(Work required): Once the records have been read, set every one down as it stands.

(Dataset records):
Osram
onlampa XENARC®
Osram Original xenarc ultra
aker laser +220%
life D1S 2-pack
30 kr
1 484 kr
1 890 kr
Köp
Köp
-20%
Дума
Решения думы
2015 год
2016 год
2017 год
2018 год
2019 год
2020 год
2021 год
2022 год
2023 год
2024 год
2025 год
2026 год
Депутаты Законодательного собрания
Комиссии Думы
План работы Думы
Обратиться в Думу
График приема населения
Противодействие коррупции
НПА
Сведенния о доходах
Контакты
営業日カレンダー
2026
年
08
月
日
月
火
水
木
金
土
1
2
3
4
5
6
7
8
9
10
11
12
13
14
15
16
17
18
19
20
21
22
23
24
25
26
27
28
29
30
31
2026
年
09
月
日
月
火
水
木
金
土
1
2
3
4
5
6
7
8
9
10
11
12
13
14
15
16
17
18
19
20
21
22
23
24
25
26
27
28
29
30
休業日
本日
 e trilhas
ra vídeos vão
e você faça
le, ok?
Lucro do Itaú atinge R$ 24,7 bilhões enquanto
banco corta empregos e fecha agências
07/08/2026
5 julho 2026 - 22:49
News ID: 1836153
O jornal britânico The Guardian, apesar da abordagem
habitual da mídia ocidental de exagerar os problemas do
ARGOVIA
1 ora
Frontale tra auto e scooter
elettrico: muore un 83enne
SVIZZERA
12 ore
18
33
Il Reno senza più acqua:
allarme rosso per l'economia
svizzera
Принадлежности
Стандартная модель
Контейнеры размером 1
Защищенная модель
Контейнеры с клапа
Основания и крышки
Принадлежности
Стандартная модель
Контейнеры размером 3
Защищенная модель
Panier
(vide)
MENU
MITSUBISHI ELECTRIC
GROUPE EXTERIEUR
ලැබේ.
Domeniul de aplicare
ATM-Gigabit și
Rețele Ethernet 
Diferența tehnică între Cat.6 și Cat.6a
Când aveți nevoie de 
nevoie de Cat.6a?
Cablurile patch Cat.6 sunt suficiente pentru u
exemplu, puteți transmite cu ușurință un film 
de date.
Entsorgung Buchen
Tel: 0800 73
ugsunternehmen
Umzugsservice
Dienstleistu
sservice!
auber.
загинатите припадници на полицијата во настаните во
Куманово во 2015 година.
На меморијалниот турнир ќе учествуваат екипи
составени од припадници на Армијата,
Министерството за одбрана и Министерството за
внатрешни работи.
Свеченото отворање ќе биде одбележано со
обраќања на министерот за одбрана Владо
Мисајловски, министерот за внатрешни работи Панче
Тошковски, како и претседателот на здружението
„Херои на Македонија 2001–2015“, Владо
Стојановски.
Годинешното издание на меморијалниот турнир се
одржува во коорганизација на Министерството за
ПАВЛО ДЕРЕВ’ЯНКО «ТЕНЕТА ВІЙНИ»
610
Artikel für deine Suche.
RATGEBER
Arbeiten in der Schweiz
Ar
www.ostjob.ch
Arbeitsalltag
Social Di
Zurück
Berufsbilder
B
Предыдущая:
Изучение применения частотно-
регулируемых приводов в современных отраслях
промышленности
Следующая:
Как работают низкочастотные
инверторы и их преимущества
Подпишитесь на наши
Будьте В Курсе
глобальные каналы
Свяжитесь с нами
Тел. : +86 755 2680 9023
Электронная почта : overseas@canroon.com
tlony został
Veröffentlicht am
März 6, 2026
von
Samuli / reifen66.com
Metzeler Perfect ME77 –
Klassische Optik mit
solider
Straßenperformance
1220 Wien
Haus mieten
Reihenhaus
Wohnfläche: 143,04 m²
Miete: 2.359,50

(The answer):
Osram
onlampa XENARC®
Osram Original xenarc ultra
aker laser +220%
life D1S 2-pack
30 kr
1 484 kr
1 890 kr
Köp
Köp
-20%
Дума
Решения думы
2015 год
2016 год
2017 год
2018 год
2019 год
2020 год
2021 год
2022 год
2023 год
2024 год
2025 год
2026 год
Депутаты Законодательного собрания
Комиссии Думы
План работы Думы
Обратиться в Думу
График приема населения
Противодействие коррупции
НПА
Сведенния о доходах
Контакты
営業日カレンダー
2026
年
08
月
日
月
火
水
木
金
土
1
2
3
4
5
6
7
8
9
10
11
12
13
14
15
16
17
18
19
20
21
22
23
24
25
26
27
28
29
30
31
2026
年
09
月
日
月
火
水
木
金
土
1
2
3
4
5
6
7
8
9
10
11
12
13
14
15
16
17
18
19
20
21
22
23
24
25
26
27
28
29
30
休業日
本日
 e trilhas
ra vídeos vão
e você faça
le, ok?
Lucro do Itaú atinge R$ 24,7 bilhões enquanto
banco corta empregos e fecha agências
07/08/2026
5 julho 2026 - 22:49
News ID: 1836153
O jornal britânico The Guardian, apesar da abordagem
habitual da mídia ocidental de exagerar os problemas do
ARGOVIA
1 ora
Frontale tra auto e scooter
elettrico: muore un 83enne
SVIZZERA
12 ore
18
33
Il Reno senza più acqua:
allarme rosso per l'economia
svizzera
Принадлежности
Стандартная модель
Контейнеры размером 1
Защищенная модель
Контейнеры с клапа
Основания и крышки
Принадлежности
Стандартная модель
Контейнеры размером 3
Защищенная модель
Panier
(vide)
MENU
MITSUBISHI ELECTRIC
GROUPE EXTERIEUR
ලැබේ.
Domeniul de aplicare
ATM-Gigabit și
Rețele Ethernet 
Diferența tehnică între Cat.6 și Cat.6a
Când aveți nevoie de 
nevoie de Cat.6a?
Cablurile patch Cat.6 sunt suficiente pentru u
exemplu, puteți transmite cu ușurință un film 
de date.
Entsorgung Buchen
Tel: 0800 73
ugsunternehmen
Umzugsservice
Dienstleistu
sservice!
auber.
загинатите припадници на полицијата во настаните во
Куманово во 2015 година.
На меморијалниот турнир ќе учествуваат екипи
составени од припадници на Армијата,
Министерството за одбрана и Министерството за
внатрешни работи.
Свеченото отворање ќе биде одбележано со
обраќања на министерот за одбрана Владо
Мисајловски, министерот за внатрешни работи Панче
Тошковски, како и претседателот на здружението
„Херои на Македонија 2001–2015“, Владо
Стојановски.
Годинешното издание на меморијалниот турнир се
одржува во коорганизација на Министерството за
ПАВЛО ДЕРЕВ’ЯНКО «ТЕНЕТА ВІЙНИ»
610
Artikel für deine Suche.
RATGEBER
Arbeiten in der Schweiz
Ar
www.ostjob.ch
Arbeitsalltag
Social Di
Zurück
Berufsbilder
B
Предыдущая:
Изучение применения частотно-
регулируемых приводов в современных отраслях
промышленности
Следующая:
Как работают низкочастотные
инверторы и их преимущества
Подпишитесь на наши
Будьте В Курсе
глобальные каналы
Свяжитесь с нами
Тел. : +86 755 2680 9023
Электронная почта : overseas@canroon.com
tlony został
Veröffentlicht am
März 6, 2026
von
Samuli / reifen66.com
Metzeler Perfect ME77 –
Klassische Optik mit
solider
Straßenperformance
1220 Wien
Haus mieten
Reihenhaus
Wohnfläche: 143,04 m²
Miete: 2.359,50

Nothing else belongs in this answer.